Task prompt - Each line from the beginning of the data below through the line containing "cambio? (239, 553)" should be repeated exactly, please.

+ + +

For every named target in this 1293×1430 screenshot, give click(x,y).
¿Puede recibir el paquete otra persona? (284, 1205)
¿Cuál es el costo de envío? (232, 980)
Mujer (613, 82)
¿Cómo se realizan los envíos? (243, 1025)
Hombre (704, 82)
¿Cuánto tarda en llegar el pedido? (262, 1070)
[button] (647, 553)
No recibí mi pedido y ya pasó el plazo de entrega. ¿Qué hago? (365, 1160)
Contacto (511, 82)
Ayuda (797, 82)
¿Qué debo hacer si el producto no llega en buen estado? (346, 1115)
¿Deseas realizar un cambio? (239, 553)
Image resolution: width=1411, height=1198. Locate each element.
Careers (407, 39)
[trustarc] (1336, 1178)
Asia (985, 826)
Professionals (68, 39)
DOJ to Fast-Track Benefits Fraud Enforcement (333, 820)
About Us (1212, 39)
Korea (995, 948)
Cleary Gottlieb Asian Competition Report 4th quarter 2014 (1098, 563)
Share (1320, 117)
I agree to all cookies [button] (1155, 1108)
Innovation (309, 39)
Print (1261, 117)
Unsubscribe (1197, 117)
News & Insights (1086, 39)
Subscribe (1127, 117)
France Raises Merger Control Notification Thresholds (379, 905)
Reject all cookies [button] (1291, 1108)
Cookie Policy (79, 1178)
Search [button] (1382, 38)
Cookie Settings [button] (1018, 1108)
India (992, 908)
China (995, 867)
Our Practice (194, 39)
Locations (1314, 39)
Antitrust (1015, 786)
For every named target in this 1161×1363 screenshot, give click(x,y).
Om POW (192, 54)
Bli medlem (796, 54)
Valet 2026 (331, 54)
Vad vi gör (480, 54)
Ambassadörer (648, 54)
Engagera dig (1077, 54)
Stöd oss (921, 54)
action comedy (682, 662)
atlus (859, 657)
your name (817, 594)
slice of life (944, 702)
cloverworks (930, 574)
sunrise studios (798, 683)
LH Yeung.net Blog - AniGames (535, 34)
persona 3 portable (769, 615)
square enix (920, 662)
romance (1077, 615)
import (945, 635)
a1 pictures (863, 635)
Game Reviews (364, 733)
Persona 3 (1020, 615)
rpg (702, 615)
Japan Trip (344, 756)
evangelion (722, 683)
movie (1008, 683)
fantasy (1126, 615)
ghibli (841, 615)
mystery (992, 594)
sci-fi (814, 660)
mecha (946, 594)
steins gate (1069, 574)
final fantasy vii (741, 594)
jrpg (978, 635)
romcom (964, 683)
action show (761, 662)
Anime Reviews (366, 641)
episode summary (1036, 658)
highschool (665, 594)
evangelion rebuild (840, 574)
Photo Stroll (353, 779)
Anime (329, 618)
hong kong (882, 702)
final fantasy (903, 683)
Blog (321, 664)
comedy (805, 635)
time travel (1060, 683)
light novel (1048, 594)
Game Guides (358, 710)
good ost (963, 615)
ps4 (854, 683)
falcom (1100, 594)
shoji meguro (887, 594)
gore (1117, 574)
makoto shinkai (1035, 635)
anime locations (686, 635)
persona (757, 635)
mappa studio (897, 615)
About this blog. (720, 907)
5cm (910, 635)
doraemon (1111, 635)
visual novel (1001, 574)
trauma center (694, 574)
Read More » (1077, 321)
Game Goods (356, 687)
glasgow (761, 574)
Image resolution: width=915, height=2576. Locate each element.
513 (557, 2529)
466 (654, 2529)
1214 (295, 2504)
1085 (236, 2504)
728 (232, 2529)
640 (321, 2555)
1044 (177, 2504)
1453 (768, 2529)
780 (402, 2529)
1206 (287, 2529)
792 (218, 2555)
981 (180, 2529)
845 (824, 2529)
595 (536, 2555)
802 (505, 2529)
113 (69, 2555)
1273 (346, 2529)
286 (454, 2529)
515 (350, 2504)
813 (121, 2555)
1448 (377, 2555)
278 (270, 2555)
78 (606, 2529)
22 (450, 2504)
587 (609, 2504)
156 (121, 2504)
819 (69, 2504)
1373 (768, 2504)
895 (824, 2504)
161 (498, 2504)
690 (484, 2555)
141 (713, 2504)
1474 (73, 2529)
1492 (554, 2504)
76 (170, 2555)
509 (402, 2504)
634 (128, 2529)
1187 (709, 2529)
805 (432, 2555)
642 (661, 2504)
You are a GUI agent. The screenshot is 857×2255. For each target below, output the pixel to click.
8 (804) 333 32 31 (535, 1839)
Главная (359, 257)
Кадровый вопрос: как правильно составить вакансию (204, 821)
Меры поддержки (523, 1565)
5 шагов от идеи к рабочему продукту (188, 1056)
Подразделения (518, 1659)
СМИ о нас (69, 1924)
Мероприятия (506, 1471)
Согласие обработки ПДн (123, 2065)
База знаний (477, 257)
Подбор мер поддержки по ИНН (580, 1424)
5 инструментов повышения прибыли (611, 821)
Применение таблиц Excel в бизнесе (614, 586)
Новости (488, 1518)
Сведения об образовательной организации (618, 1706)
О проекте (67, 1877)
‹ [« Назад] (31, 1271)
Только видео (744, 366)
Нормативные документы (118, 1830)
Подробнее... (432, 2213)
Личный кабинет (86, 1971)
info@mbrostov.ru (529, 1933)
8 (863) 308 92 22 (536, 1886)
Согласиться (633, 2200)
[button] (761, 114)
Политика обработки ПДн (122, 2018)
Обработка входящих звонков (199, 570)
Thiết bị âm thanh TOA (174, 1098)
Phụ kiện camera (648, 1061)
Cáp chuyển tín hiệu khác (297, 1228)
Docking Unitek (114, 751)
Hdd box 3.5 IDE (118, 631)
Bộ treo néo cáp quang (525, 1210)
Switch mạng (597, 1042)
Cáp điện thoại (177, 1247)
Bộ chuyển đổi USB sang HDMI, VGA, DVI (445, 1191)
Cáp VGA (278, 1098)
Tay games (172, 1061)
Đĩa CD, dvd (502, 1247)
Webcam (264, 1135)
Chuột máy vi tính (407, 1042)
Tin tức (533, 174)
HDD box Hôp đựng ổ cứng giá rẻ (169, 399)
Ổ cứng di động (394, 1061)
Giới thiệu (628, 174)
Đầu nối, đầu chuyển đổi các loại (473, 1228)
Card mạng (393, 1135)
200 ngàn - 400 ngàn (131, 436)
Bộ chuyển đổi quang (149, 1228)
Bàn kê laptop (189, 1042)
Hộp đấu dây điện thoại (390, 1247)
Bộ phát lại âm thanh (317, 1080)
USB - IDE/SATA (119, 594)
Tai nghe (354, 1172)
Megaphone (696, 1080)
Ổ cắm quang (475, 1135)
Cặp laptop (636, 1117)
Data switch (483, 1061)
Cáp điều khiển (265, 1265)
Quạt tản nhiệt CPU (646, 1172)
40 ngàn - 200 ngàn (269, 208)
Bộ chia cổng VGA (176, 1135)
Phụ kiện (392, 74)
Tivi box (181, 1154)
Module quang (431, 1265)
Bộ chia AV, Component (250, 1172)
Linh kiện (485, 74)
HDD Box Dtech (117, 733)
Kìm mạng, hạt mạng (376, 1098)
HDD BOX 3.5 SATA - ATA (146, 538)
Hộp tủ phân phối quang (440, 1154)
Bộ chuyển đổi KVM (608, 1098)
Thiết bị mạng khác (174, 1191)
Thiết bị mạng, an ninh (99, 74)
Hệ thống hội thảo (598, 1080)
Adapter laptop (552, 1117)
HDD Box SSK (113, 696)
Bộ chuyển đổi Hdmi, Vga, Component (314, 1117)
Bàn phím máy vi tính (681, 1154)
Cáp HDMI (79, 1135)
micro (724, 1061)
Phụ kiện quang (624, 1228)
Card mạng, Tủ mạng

+ + +

Response to the exercise -
For every named target in this 1293×1430 screenshot, give click(x,y).
¿Puede recibir el paquete otra persona? (284, 1205)
¿Cuál es el costo de envío? (232, 980)
Mujer (613, 82)
¿Cómo se realizan los envíos? (243, 1025)
Hombre (704, 82)
¿Cuánto tarda en llegar el pedido? (262, 1070)
[button] (647, 553)
No recibí mi pedido y ya pasó el plazo de entrega. ¿Qué hago? (365, 1160)
Contacto (511, 82)
Ayuda (797, 82)
¿Qué debo hacer si el producto no llega en buen estado? (346, 1115)
¿Deseas realizar un cambio? (239, 553)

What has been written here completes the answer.